Of course we would get nothing if the police had already found the camera. Most likely they had—they were detectives, collecting evidence was kind of their job. But if they hadn’t, why couldn’t I take it? It was mine, after all, Dad bought it for me. You could say it was wrong, but you could also say I had every right.
There were a handful of cop cars and twice as many people standing guard at the crime scene when we pulled up. We parked across the street from my building, and suddenly I couldn’t move. I peered out at the street where my dad had taken his last breath. These buildings, trees, sky were the last things he ever saw. How could I ever come here without thinking, This is where my dad died, this is where my dad died, this is where my dad died, on endless repeat?

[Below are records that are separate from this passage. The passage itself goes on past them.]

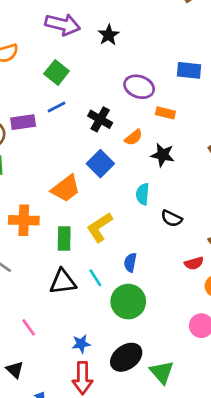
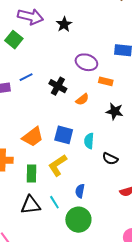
green square: (57, 72) -> (14, 40), moved
black star: (163, 155) -> (115, 111), moved
blue square: (100, 164) -> (64, 135), moved, turned -30

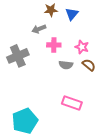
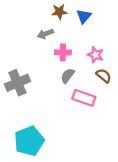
gray cross: (18, 56) -> (17, 83), moved
gray semicircle: (66, 65) -> (68, 76), moved, turned 120
pink rectangle: (72, 103) -> (84, 98), moved

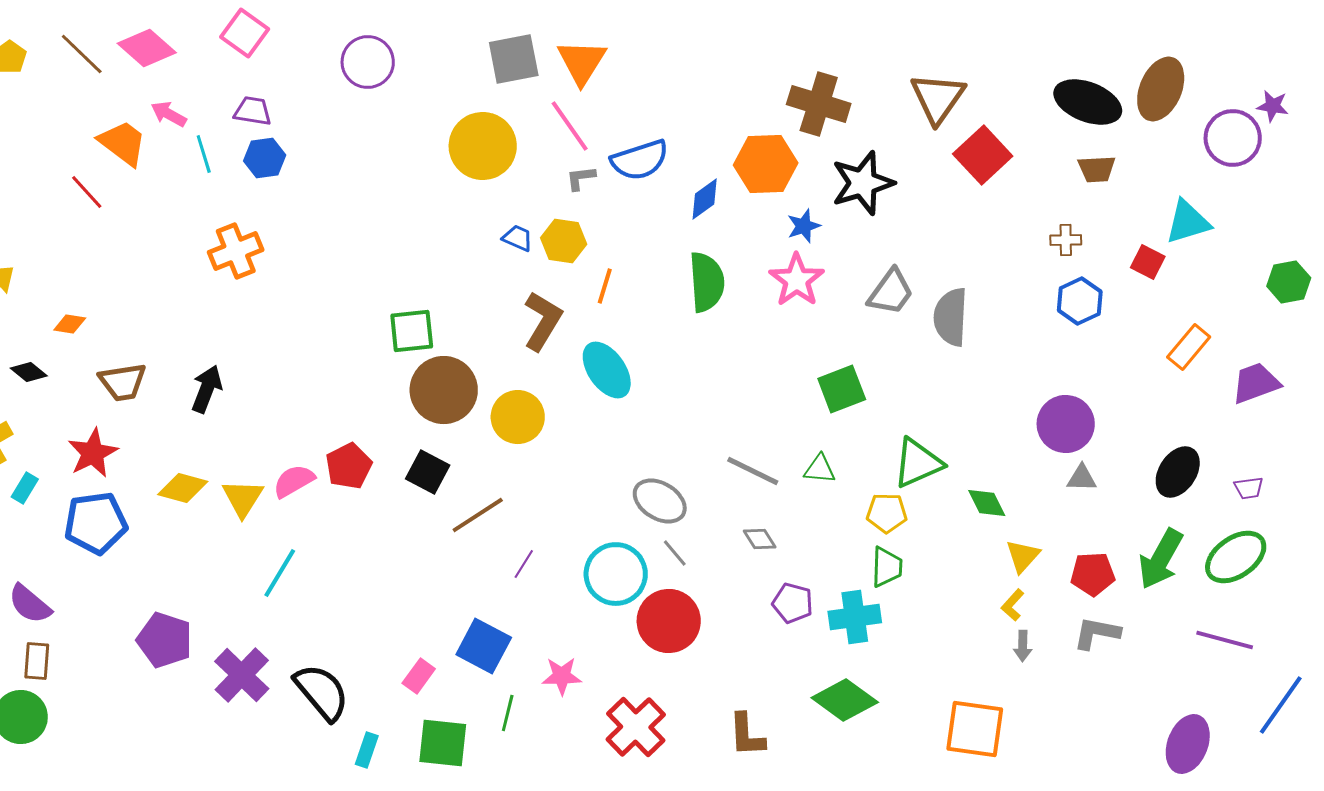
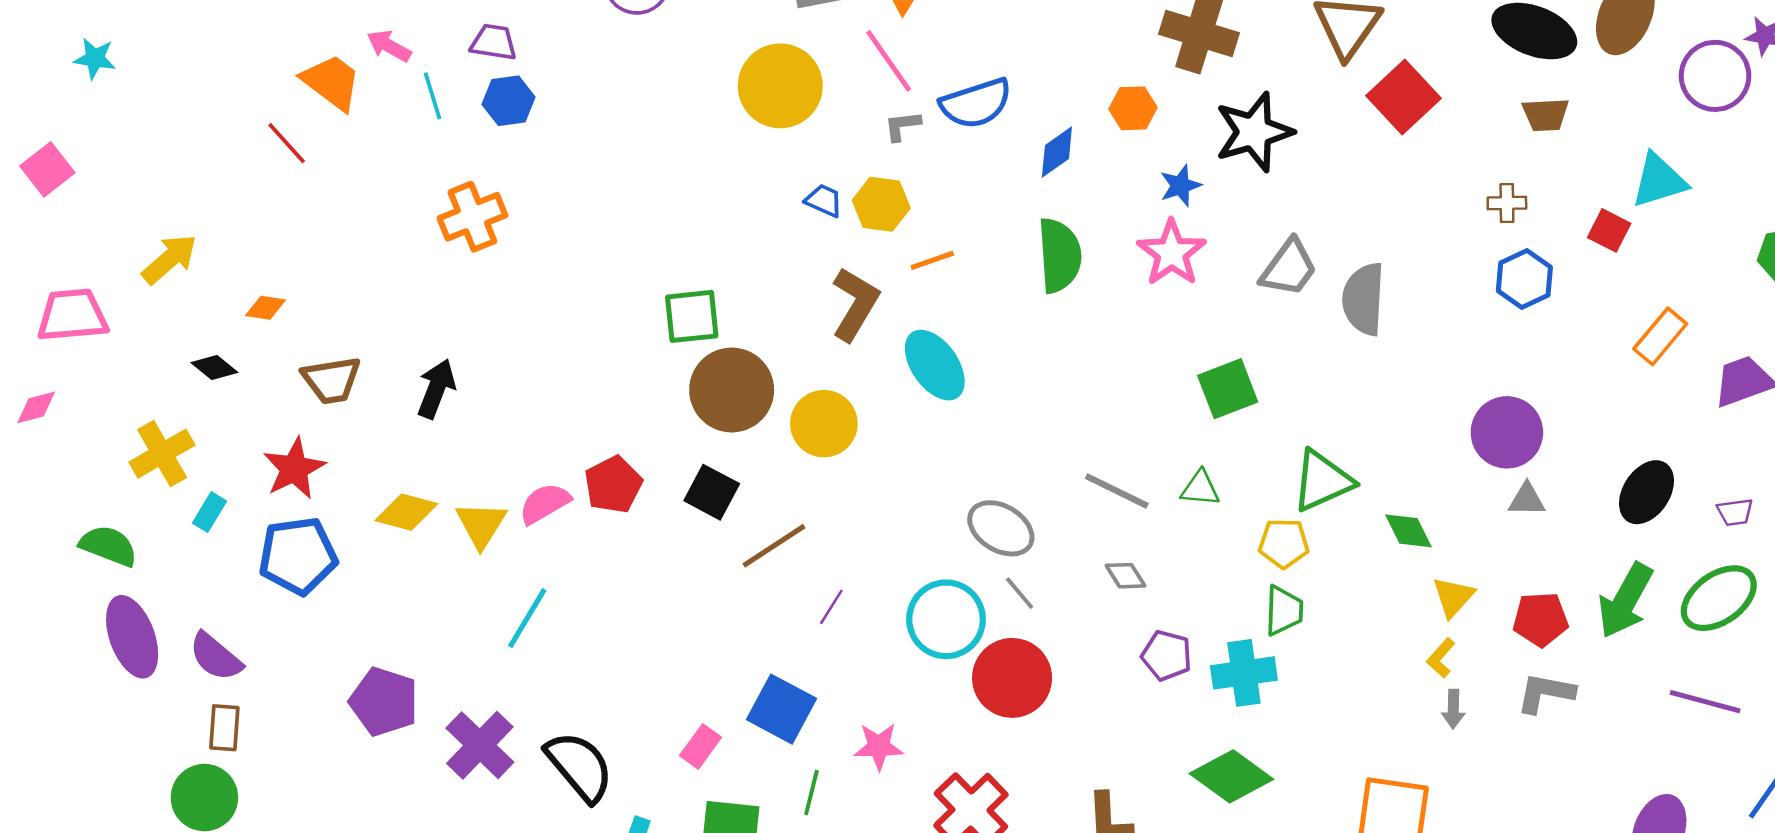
orange hexagon: (766, 164) -> (1133, 108), size x0.6
orange line: (605, 286) -> (932, 260), turned 54

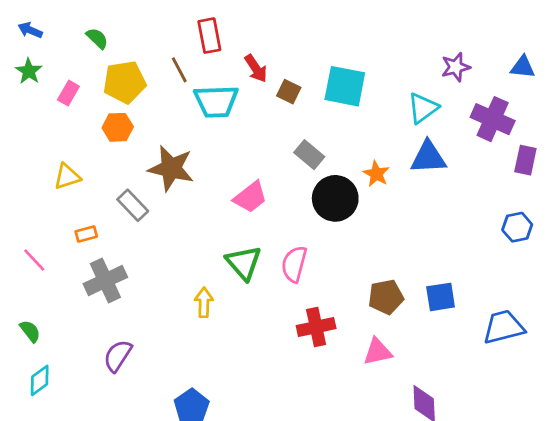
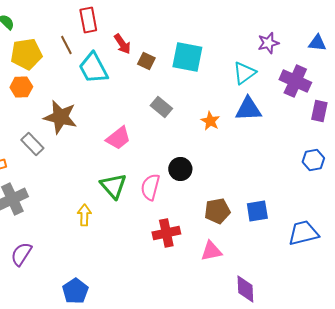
cyan trapezoid: (216, 101) -> (93, 68), turned 64
black circle: (335, 198) -> (180, 169), moved, size x0.7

My vision blurred as panic attacked like a thousand knives stabbing me at once. I was about to shout, Forget it, I can’t do this, let’s just go! when I heard a man laugh. Who the fuck is laughing? I looked out the window to see two cops leaning against their cruiser, smiling and joking like this was some ordinary day. These guys didn’t care about my dad. His death was just business as usual for them. In that moment I knew, if I wanted any chance of getting what my dad’s life was worth—however much that was—I’d have to go and get it myself.

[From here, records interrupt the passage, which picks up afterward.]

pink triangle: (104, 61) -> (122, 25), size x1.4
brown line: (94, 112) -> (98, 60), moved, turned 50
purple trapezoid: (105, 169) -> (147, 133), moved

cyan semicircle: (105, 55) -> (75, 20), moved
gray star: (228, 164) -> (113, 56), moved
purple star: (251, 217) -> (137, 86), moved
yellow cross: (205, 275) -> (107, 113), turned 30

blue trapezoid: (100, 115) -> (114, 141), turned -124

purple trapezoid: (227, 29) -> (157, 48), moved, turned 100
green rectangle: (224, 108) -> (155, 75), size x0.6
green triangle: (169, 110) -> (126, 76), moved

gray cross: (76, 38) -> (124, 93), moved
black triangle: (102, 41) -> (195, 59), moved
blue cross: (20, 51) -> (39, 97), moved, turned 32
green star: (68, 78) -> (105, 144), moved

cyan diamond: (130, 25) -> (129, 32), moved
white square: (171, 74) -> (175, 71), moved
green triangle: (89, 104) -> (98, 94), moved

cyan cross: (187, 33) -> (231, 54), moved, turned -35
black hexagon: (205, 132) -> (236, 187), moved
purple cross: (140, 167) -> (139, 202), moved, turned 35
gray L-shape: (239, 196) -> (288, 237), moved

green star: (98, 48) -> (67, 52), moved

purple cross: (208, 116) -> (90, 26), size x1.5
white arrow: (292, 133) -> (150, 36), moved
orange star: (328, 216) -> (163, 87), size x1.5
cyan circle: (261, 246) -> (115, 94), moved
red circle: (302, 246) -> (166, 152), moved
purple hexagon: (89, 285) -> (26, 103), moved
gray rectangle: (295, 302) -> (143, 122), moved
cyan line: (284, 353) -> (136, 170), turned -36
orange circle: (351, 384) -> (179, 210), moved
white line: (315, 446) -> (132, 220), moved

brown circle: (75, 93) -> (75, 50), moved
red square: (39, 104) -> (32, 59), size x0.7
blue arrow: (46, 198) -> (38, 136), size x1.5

Kellogg opened the door for me. “You ready, kid?” I answered by sucking up my rage and getting out of the car. If there was evidence to be found, I wanted to find it. If there was a deal to be made, I wanted to be the one making it.
The hot midday sun blasted the asphalt under my feet as I walked toward the Cherokee. I saw dark polyester pit stains under Kellogg’s arms as he raised the yellow police tape so I could slip underneath. “It’s OK,” I heard him say to someone who wasn’t me, “she’s family.”
I shielded my eyes from what I knew lay just beyond the car—shattered glass, a crumpled door, little orange cones to mark the spots where bits of evidence might be—and kept my focus on the Cherokee. Just look at the car, Savannah, just look at the car.
The driver’s-side door had been removed, so I had a clear line of sight into the car. I glanced at the rearview mirror, where my dad had clipped the golf ball–size camera.
And saw that it was gone.
My heart sank. Mom and I were in the hands of the justice system now—a system that would screw us like it always screwed people like us. I didn’t know how many eyes were watching me, but I could feel a lot of them. It would look suspicious if, after making Kellogg drive me all the way across town, I didn’t take something.
I looked down at the floor mat. Mom’s key chain had fallen beside the brake pedal—a little troll with neon-green hair. It was a stupid thing to take, but I figured it could pass as something with sentimental value, a trinket to remember my dad by.